## PROBLEM TO SOLVE
An exact reproduction of the records is required, with all images left out.
= = = =
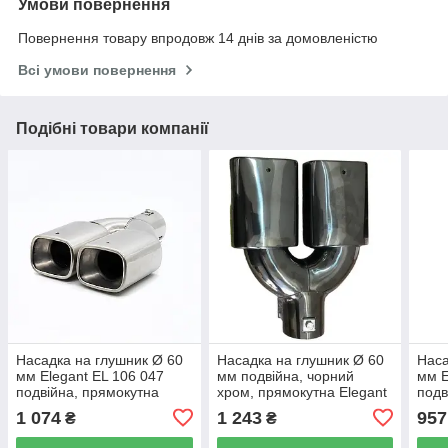
Умови повернення
Повернення товару впродовж 14 днів за домовленістю
Всі умови повернення
Подібні товари компанії
Насадка на глушник Ø 60
Насадка на глушник Ø 60
Наса
мм Elegant EL 106 047
мм подвійна, чорний
мм E
подвійна, прямокутна
хром, прямокутна Elegant
подв
EL 106 046
1 074
1 243
957
₴
₴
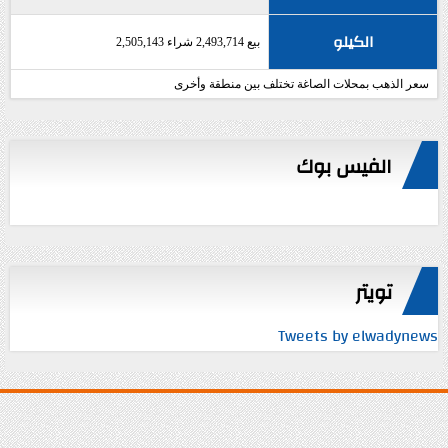
الكيلو
بيع 2,493,714 شراء 2,505,143
سعر الذهب بمحلات الصاغة تختلف بين منطقة وأخرى
الفيس بوك
تويتر
Tweets by elwadynews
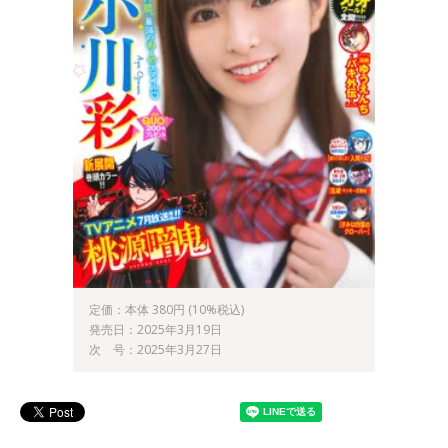
定価：本体 380円 (10%税込)
発売日：2025年3月19日
次 号：2025年3月27日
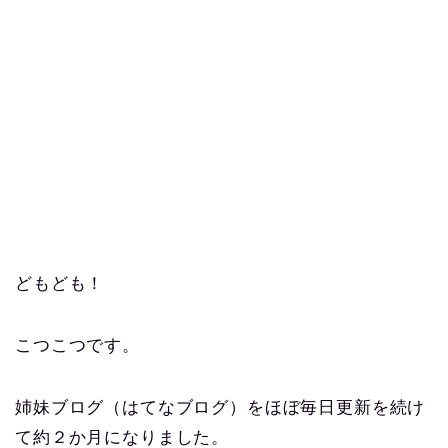
どもども！
こつこつです。
姉妹ブログ（はてなブログ）をほぼ毎日更新を続け
て約２か月になりました。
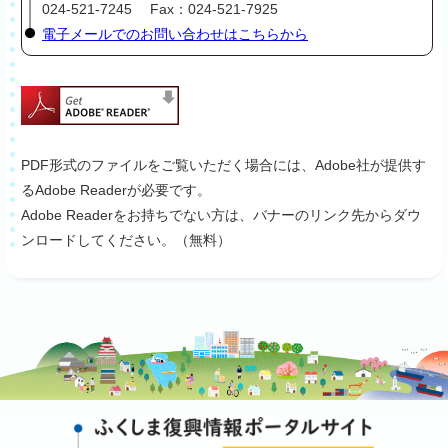
024-521-7245 Fax：024-521-7925
電子メールでのお問い合わせはこちらから
PDF形式のファイルをご覧いただく場合には、Adobe社が提供す
るAdobe Readerが必要です。
Adobe Readerをお持ちでない方は、バナーのリンク先からダウ
ンロードしてください。（無料）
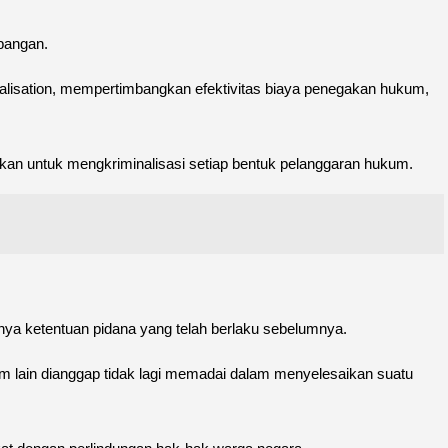
pangan.
nalisation, mempertimbangkan efektivitas biaya penegakan hukum,
kan untuk mengkriminalisasi setiap bentuk pelanggaran hukum.
nya ketentuan pidana yang telah berlaku sebelumnya.
m lain dianggap tidak lagi memadai dalam menyelesaikan suatu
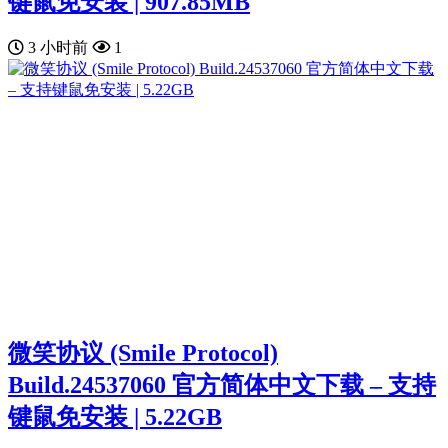
键鼠免安装 | 907.85MB
3 小时前
1
微笑协议 (Smile Protocol)
Build.24537060 官方简体中文下载 – 支持
键鼠免安装 | 5.22GB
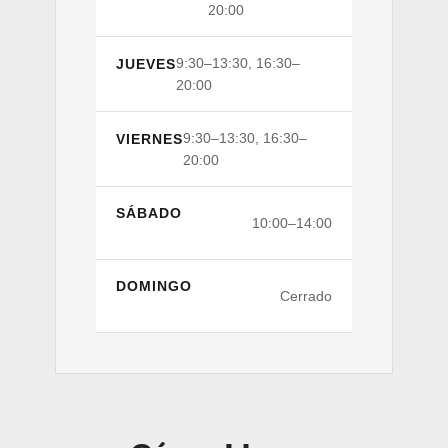
20:00
9:30–13:30, 16:30–
JUEVES
20:00
9:30–13:30, 16:30–
VIERNES
20:00
SÁBADO
10:00–14:00
DOMINGO
Cerrado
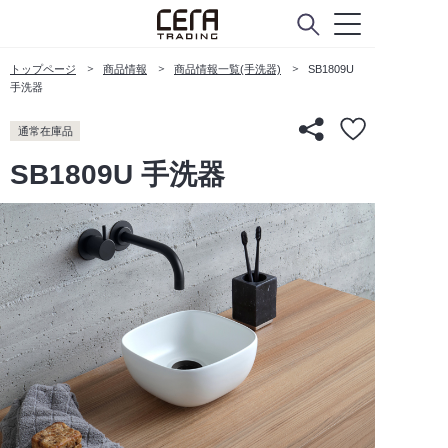
トップページ
商品情報
商品情報一覧(手洗器)
SB1809U
手洗器
通常在庫品
SB1809U 手洗器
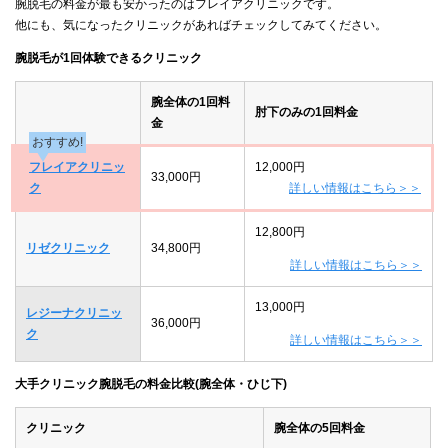
腕脱毛の料金が最も安かったのはフレイアクリニックです。
他にも、気になったクリニックがあればチェックしてみてください。
腕脱毛が1回体験できるクリニック
腕全体の1回料
肘下のみの1回料金
金
おすすめ!
フレイアクリニッ
12,000円
33,000円
ク
詳しい情報はこちら＞＞
12,800円
リゼクリニック
34,800円
詳しい情報はこちら＞＞
13,000円
レジーナクリニッ
36,000円
ク
詳しい情報はこちら＞＞
大手クリニック腕脱毛の料金比較(腕全体・ひじ下)
クリニック
腕全体の5回料金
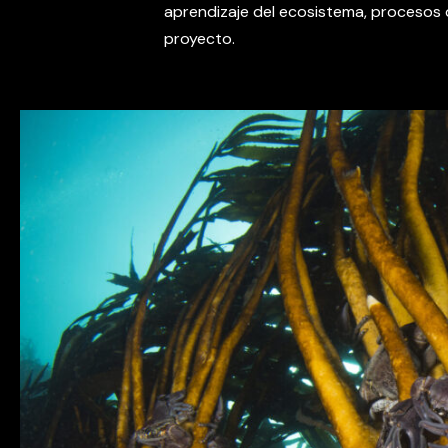
aprendizaje del ecosistema, procesos de
proyecto.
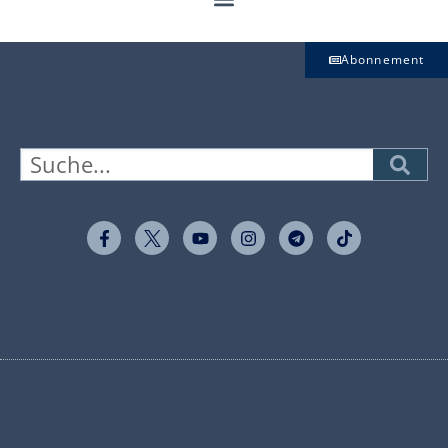
Abonnement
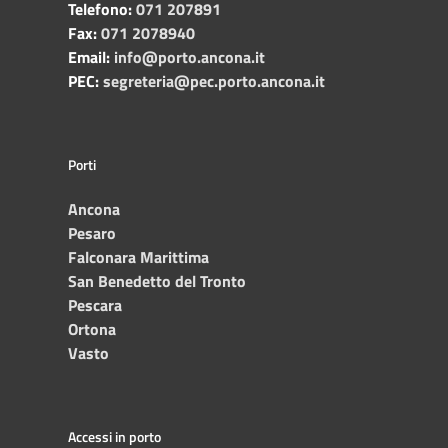
Telefono:
071 207891
Fax:
071 2078940
Email:
info@porto.ancona.it
PEC:
segreteria@pec.porto.ancona.it
Porti
Ancona
Pesaro
Falconara Marittima
San Benedetto del Tronto
Pescara
Ortona
Vasto
Accessi in porto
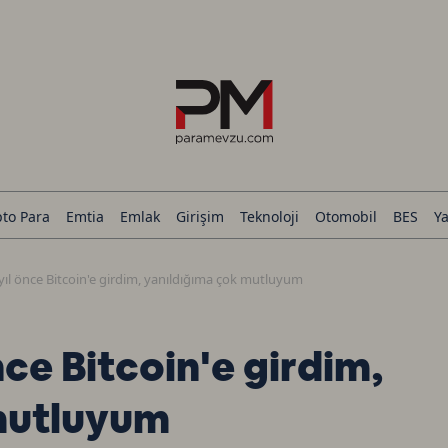
pto Para
Emtia
Emlak
Girişim
Teknoloji
Otomobil
BES
Ya
 yıl önce Bitcoin'e girdim, yanıldığıma çok mutluyum
önce Bitcoin'e girdim,
mutluyum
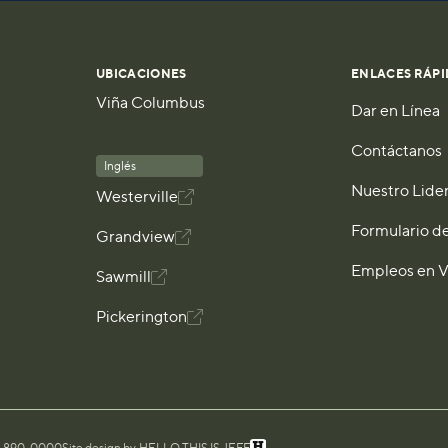
UBICACIONES
ENLACES RÁPI
Viña Columbus
Dar en Línea
Contáctanos
Inglés
Nuestro Lide
Westerville

Formulario d
Grandview

Empleos en 
Sawmill

Pickerington

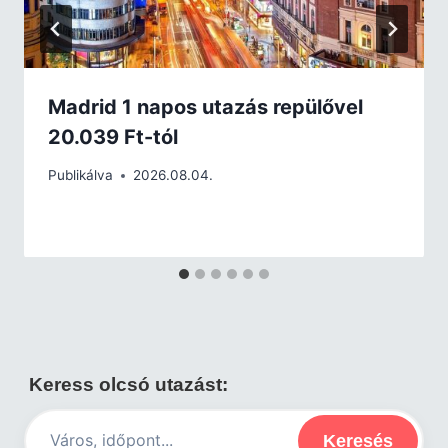
Madrid 1 napos utazás repülővel
20.039 Ft-tól
Publikálva
2026.08.04.
Keress olcsó utazást:
Keresés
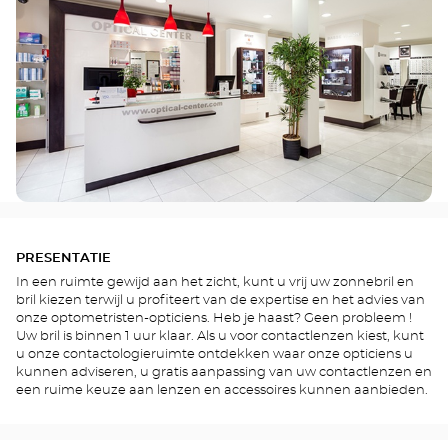
PRESENTATIE
In een ruimte gewijd aan het zicht, kunt u vrij uw zonnebril en
bril kiezen terwijl u profiteert van de expertise en het advies van
onze optometristen-opticiens. Heb je haast? Geen probleem !
Uw bril is binnen 1 uur klaar. Als u voor contactlenzen kiest, kunt
u onze contactologieruimte ontdekken waar onze opticiens u
kunnen adviseren, u gratis aanpassing van uw contactlenzen en
een ruime keuze aan lenzen en accessoires kunnen aanbieden.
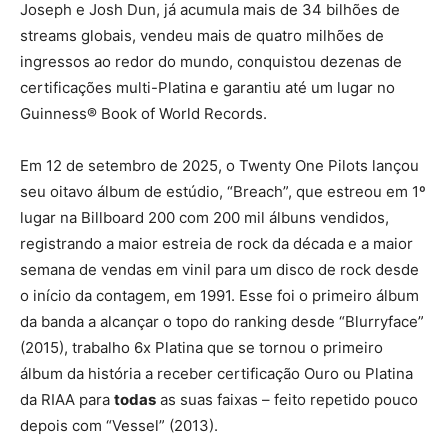
Joseph e Josh Dun, já acumula mais de 34 bilhões de
streams globais, vendeu mais de quatro milhões de
ingressos ao redor do mundo, conquistou dezenas de
certificações multi-Platina e garantiu até um lugar no
Guinness® Book of World Records.
Em 12 de setembro de 2025, o Twenty One Pilots lançou
seu oitavo álbum de estúdio, “Breach”, que estreou em 1º
lugar na Billboard 200 com 200 mil álbuns vendidos,
registrando a maior estreia de rock da década e a maior
semana de vendas em vinil para um disco de rock desde
o início da contagem, em 1991. Esse foi o primeiro álbum
da banda a alcançar o topo do ranking desde “Blurryface”
(2015), trabalho 6x Platina que se tornou o primeiro
álbum da história a receber certificação Ouro ou Platina
da RIAA para
todas
as suas faixas – feito repetido pouco
depois com “Vessel” (2013).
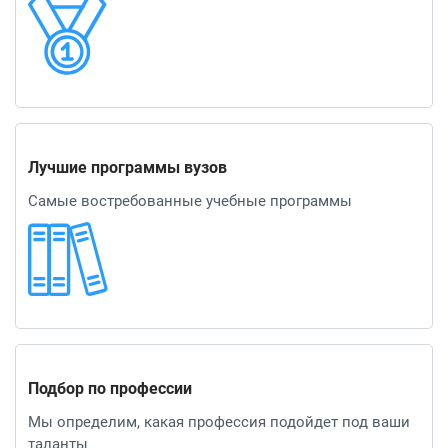
Лучшие программы вузов
Самые востребованные учебные программы
Подбор по профессии
Мы определим, какая профессия подойдет под ваши
таланты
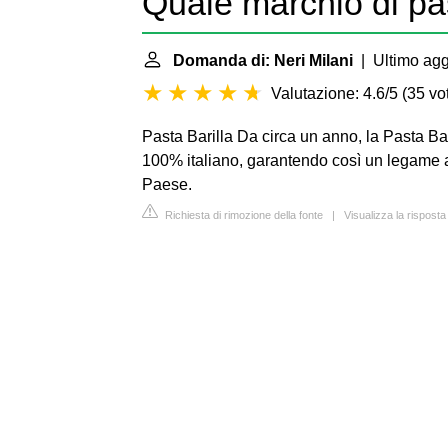
Quale marchio di pa
Domanda di: Neri Milani
| Ultimo agg
Valutazione: 4.6/5
(
35 vot
Pasta Barilla
Da circa un anno, la Pasta Bar
100% italiano, garantendo così un legame anc
Paese.
Richiesta di rimozione della fonte
|
Visualizza la risposta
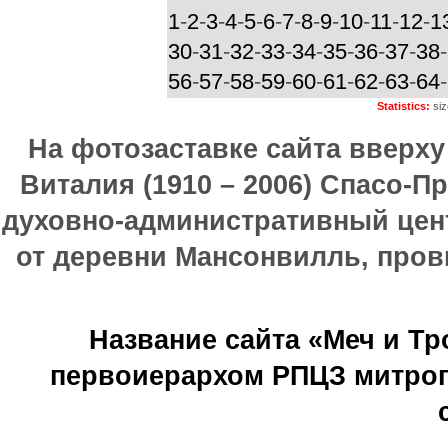
1
-
2
-
3
-
4
-
5
-
6
-
7
-
8
-
9
-
10
-
11
-
12
-
1
30
-
31
-
32
-
33
-
34
-
35
-
36
-
37
-
38
-
56
-
57
-
58
-
59
-
60
-
61
-
62
-
63
-
64
-
Statistics:
siz
На фотозаставке сайта вверх
Виталия (1910 – 2006) Спасо-П
духовно-административный цен
от деревни Мансонвилль, прови
Название сайта «Меч и Т
первоиерархом РПЦЗ митроп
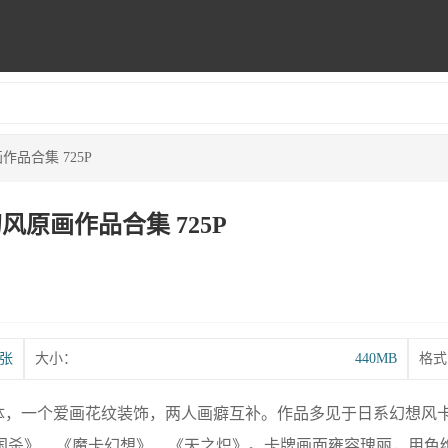
品合集 725P
风原画作品合集 725P
5张
大小：
440MB
格式
，一个爱画花纹装饰，两人画癖互补。作品多见于日系幻想风卡牌。
《三国杀》、《魔卡幻想》、《天之炽》。卡牌画面雍容瑰丽，用色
= = = =
## TASK ANSWER
Умови повернення
Повернення товару впродовж 14 днів за домовленістю
Всі умови повернення
Подібні товари компанії
Насадка на глушник Ø 60
Насадка на глушник Ø 60
Наса
мм Elegant EL 106 047
мм подвійна, чорний
мм E
подвійна, прямокутна
хром, прямокутна Elegant
подв
EL 106 046
1 074
1 243
957
₴
₴
الكيلو
بيع 2,493,714 شراء 2,505,143
سعر الذهب بمحلات الصاغة تختلف بين منطقة وأخرى
الفيس بوك
تويتر
Tweets by elwadynews
定価：本体 380円 (10%税込)
発売日：2025年3月19日
次 号：2025年3月27日
どもども！
こつこつです。
姉妹ブログ（はてなブログ）をほぼ毎日更新を続け
て約２か月になりました。
024-521-7245 Fax：024-521-7925
電子メールでのお問い合わせはこちらから
PDF形式のファイルをご覧いただく場合には、Adobe社が提供す
るAdobe Readerが必要です。
Adobe Readerをお持ちでない方は、バナーのリンク先からダウ
ンロードしてください。（無料）
pangan.
nalisation, mempertimbangkan efektivitas biaya penegakan hukum,
kan untuk mengkriminalisasi setiap bentuk pelanggaran hukum.
nya ketentuan pidana yang telah berlaku sebelumnya.
m lain dianggap tidak lagi memadai dalam menyelesaikan suatu
键鼠免安装 | 907.85MB
3 小时前
1
微笑协议 (Smile Protocol)
Build.24537060 官方简体中文下载 – 支持
键鼠免安装 | 5.22GB
20:00
9:30–13:30, 16:30–
JUEVES
20:00
9:30–13:30, 16:30–
VIERNES
20:00
SÁBADO
10:00–14:00
DOMINGO
Cerrado
トップページ
商品情報
商品情報一覧(手洗器)
SB1809U
手洗器
通常在庫品
SB1809U 手洗器
腕脱毛の料金が最も安かったのはフレイアクリニックです。
他にも、気になったクリニックがあればチェックしてみてください。
腕脱毛が1回体験できるクリニック
腕全体の1回料
肘下のみの1回料金
金
おすすめ!
フレイアクリニッ
12,000円
33,000円
ク
詳しい情報はこちら＞＞
12,800円
リゼクリニック
34,800円
詳しい情報はこちら＞＞
13,000円
レジーナクリニッ
36,000円
ク
詳しい情報はこちら＞＞
大手クリニック腕脱毛の料金比較(腕全体・ひじ下)
クリニック
腕全体の5回料金
aprendizaje del ecosistema, procesos de
proyecto.
Abonnement
Telefono:
071 207891
Fax:
071 2078940
Email:
info@porto.ancona.it
PEC:
segreteria@pec.porto.ancona.it
Porti
Ancona
Pesaro
Falconara Marittima
San Benedetto del Tronto
Pescara
Ortona
Vasto
Accessi in porto
pto Para
Emtia
Emlak
Girişim
Teknoloji
Otomobil
BES
Ya
 yıl önce Bitcoin'e girdim, yanıldığıma çok mutluyum
önce Bitcoin'e girdim,
mutluyum
UBICACIONES
ENLACES RÁPI
Viña Columbus
Dar en Línea
Contáctanos
Inglés
Nuestro Lide
Westerville

Formulario d
Grandview

Empleos en 
Sawmill

Pickerington

Madrid 1 napos utazás repülővel
20.039 Ft-tól
Publikálva
2026.08.04.
Keress olcsó utazást:
Keresés
PRESENTATIE
In een ruimte gewijd aan het zicht, kunt u vrij uw zonnebril en
bril kiezen terwijl u profiteert van de expertise en het advies van
onze optometristen-opticiens. Heb je haast? Geen probleem !
Uw bril is binnen 1 uur klaar. Als u voor contactlenzen kiest, kunt
u onze contactologieruimte ontdekken waar onze opticiens u
kunnen adviseren, u gratis aanpassing van uw contactlenzen en
een ruime keuze aan lenzen en accessoires kunnen aanbieden.
Joseph e Josh Dun, já acumula mais de 34 bilhões de
streams globais, vendeu mais de quatro milhões de
ingressos ao redor do mundo, conquistou dezenas de
certificações multi-Platina e garantiu até um lugar no
Guinness® Book of World Records.
Em 12 de setembro de 2025, o Twenty One Pilots lançou
seu oitavo álbum de estúdio, “Breach”, que estreou em 1º
lugar na Billboard 200 com 200 mil álbuns vendidos,
registrando a maior estreia de rock da década e a maior
semana de vendas em vinil para um disco de rock desde
o início da contagem, em 1991. Esse foi o primeiro álbum
da banda a alcançar o topo do ranking desde “Blurryface”
(2015), trabalho 6x Platina que se tornou o primeiro
álbum da história a receber certificação Ouro ou Platina
da RIAA para
todas
as suas faixas – feito repetido pouco
depois com “Vessel” (2013).
Лучшие программы вузов
Самые востребованные учебные программы
Подбор по профессии
Мы определим, какая профессия подойдет под ваши
таланты
Quale marchio di pa
Domanda di: Neri Milani
| Ultimo agg
Valutazione: 4.6/5
(
35 vot
Pasta Barilla
Da circa un anno, la Pasta Bar
100% italiano, garantendo così un legame anc
Paese.
Richiesta di rimozione della fonte
|
Visualizza la risposta
1
-
2
-
3
-
4
-
5
-
6
-
7
-
8
-
9
-
10
-
11
-
12
-
1
30
-
31
-
32
-
33
-
34
-
35
-
36
-
37
-
38
-
56
-
57
-
58
-
59
-
60
-
61
-
62
-
63
-
64
-
Statistics:
siz
На фотозаставке сайта вверх
Виталия (1910 – 2006) Спасо-П
духовно-административный цен
от деревни Мансонвилль, прови
Название сайта «Меч и Т
первоиерархом РПЦЗ митроп
品合集 725P
风原画作品合集 725P
5张
大小：
440MB
格式
，一个爱画花纹装饰，两人画癖互补。作品多见于日系幻想风卡牌。
《三国杀》、《魔卡幻想》、《天之炽》。卡牌画面雍容瑰丽，用色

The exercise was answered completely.